The considerations made regarding shallow gas should also seriously address whether or not the parameters associated with a particular well suggest diversion after cement is in place as a viable option. These parameters include leakoff test data and various depths at which gas sands may be drilled in the surface hole. The mindset that "diversion is the best option because a diverter system is in place" may need to be reexamined. In many cases, the planned shut in of a well may provide for a safer means of well control than diverting the well, especially after cement is in place.

Current regulations require waiting on cement for 12 hours before drilling out all casing strings other than the conductor casing, and that cement have a minimum of 500-psi compressive strength in the bottom 500 feet. This waiting time does not specifically apply to the nippling down of the diverters. In 3 of the above 4 cases, diverters had been partly nippled down in substantially less time than 12 hours after the plug was bumped. It was fortunate for the rig crews that the diverters were able to be reconnected before the flow became prohibitive. The proper amount of time to leave the diverter system in place is dependent upon the time required for the cement to develop adequate strength to prevent gas flow. (Flows began in an average time of 4.5 hours and a maximum time of 10.5 hours after the plug was bumped in 13 of the incidents for which information was available.)

A better determination of the time required for waiting on cement would be based on lab tests of the cement properties rather than time alone. The Minerals Management Service plans to investigate the issue of waiting on cement. The goal is to better understand well bore cement properties, particularly compressive strength, and how they can be used to establish an acceptable criterion for waiting on cement. This could lead to a regulatory change that better recognizes cement performance criteria and the importance of when well control equipment is nippled down in lieu of the rigid waiting on cement time prior to drilling out of casing in our current regulations.

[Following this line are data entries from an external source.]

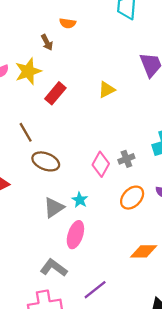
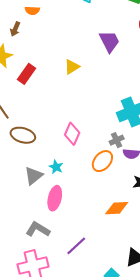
brown arrow: (47, 42) -> (15, 29), turned 56
gray cross: (126, 159) -> (117, 140), moved

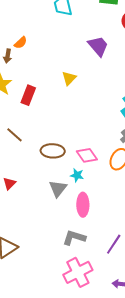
orange semicircle: (32, 10) -> (21, 43), moved, turned -32
pink diamond: (72, 134) -> (87, 155), moved, turned -45
brown ellipse: (23, 135) -> (53, 151), moved

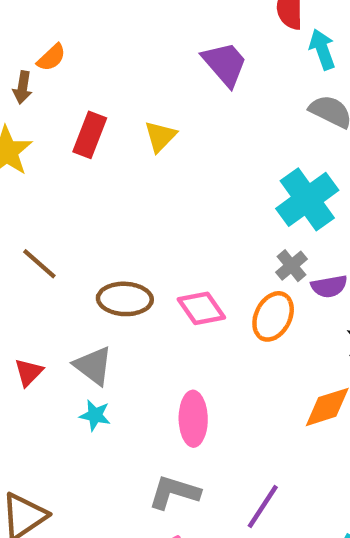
red rectangle: (28, 95) -> (90, 135), moved
cyan star: (77, 175) -> (95, 415), moved
gray triangle: (58, 189) -> (93, 366), moved, turned -30

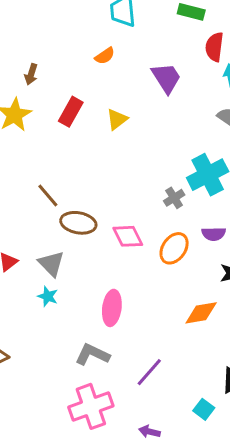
orange semicircle: (51, 58) -> (105, 56), moved
brown line: (39, 264) -> (48, 195), moved
gray cross: (292, 266) -> (174, 198), moved

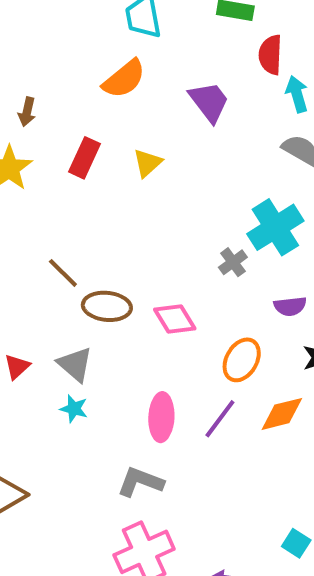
orange semicircle: (105, 56) -> (124, 79), size x1.6
orange ellipse: (174, 248) -> (242, 360), moved
purple line: (149, 372) -> (220, 419), moved

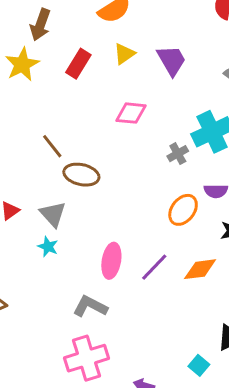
purple trapezoid: (209, 102) -> (172, 60), moved
brown arrow: (27, 112) -> (40, 25), size x1.5
yellow triangle: (147, 163) -> (124, 54), moved
pink diamond: (175, 319) -> (131, 113), moved, turned -60
orange ellipse: (242, 360) -> (183, 210), moved

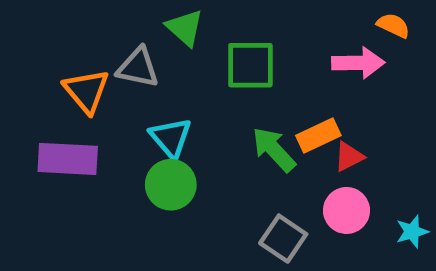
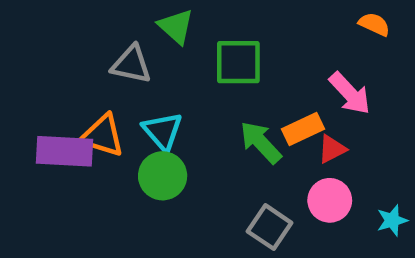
pink arrow: (358, 63) -> (350, 93), moved, turned 48
orange triangle: (86, 91) -> (102, 136), moved, turned -33

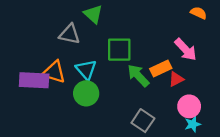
green square: (238, 62) -> (119, 50), moved
pink circle: (330, 200) -> (189, 106), moved
cyan star: (392, 220) -> (193, 124), moved

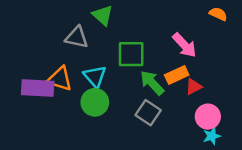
pink arrow: (186, 50) -> (184, 45), moved
gray square: (143, 121) -> (148, 113), moved

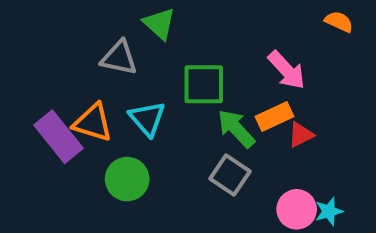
purple rectangle: (38, 88) -> (59, 137), turned 48
green circle: (95, 102) -> (127, 179), moved
pink circle: (208, 117) -> (297, 209), moved

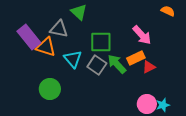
orange triangle: (93, 123) -> (46, 47), moved
purple rectangle: (59, 137) -> (29, 37), moved
gray square: (230, 175) -> (97, 65), moved
green circle: (127, 179) -> (50, 89), moved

A Regional Offshore Technology Assessment Committee workshop has been planned for May 23, 1995, at the Lod Cook Alumni Center at Louisiana State University, in Baton Rouge, Louisiana. The forum will provide industry and MMS with the opportunity to discuss issues, concerns, and potential remedies regarding waiting on cement. This effort is a first step at better understanding cement properties and improving the ability to prevent shallow gas flows while waiting on cement.

The enclosed agenda for the workshop should be viewed as a guide to focus the discussions. Any recommendations for additional agenda items and participation by your company would be appreciated.